(Saved data entries)
________________

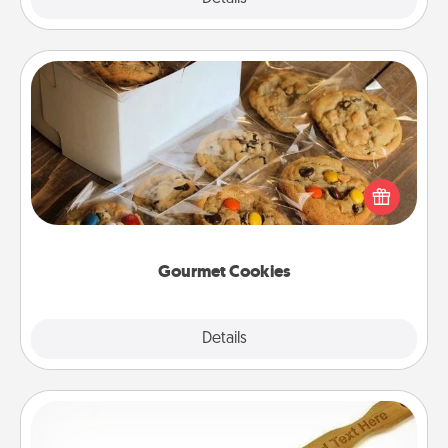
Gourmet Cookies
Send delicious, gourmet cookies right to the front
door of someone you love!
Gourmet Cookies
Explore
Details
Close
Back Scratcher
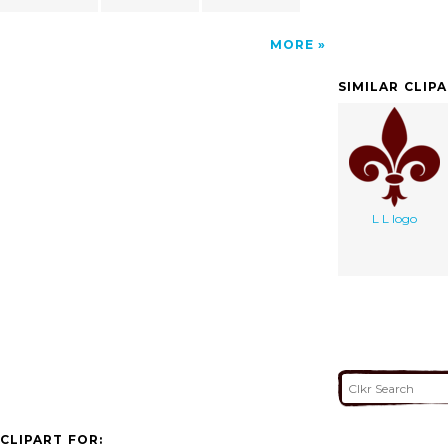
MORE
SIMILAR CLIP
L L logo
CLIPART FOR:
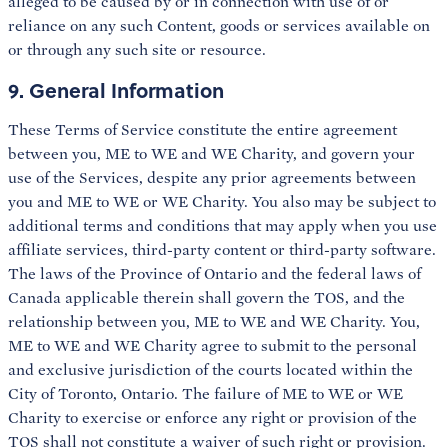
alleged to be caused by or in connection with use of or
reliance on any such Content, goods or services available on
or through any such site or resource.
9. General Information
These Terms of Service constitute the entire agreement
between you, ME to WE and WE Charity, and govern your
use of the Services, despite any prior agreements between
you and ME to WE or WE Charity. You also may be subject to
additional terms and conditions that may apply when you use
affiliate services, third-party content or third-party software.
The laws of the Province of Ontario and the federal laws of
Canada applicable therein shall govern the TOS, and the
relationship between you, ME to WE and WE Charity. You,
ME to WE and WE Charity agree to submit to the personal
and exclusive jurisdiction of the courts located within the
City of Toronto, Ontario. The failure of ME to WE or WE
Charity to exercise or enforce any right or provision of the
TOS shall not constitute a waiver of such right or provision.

________________

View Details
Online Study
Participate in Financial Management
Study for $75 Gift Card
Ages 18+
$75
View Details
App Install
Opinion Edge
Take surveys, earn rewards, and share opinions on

________________

Exercise aim.
In the entries above, which lines hold the word "Ontario"? Copy them out.

Expected answer.
The laws of the Province of Ontario and the federal laws of
City of Toronto, Ontario. The failure of ME to WE or WE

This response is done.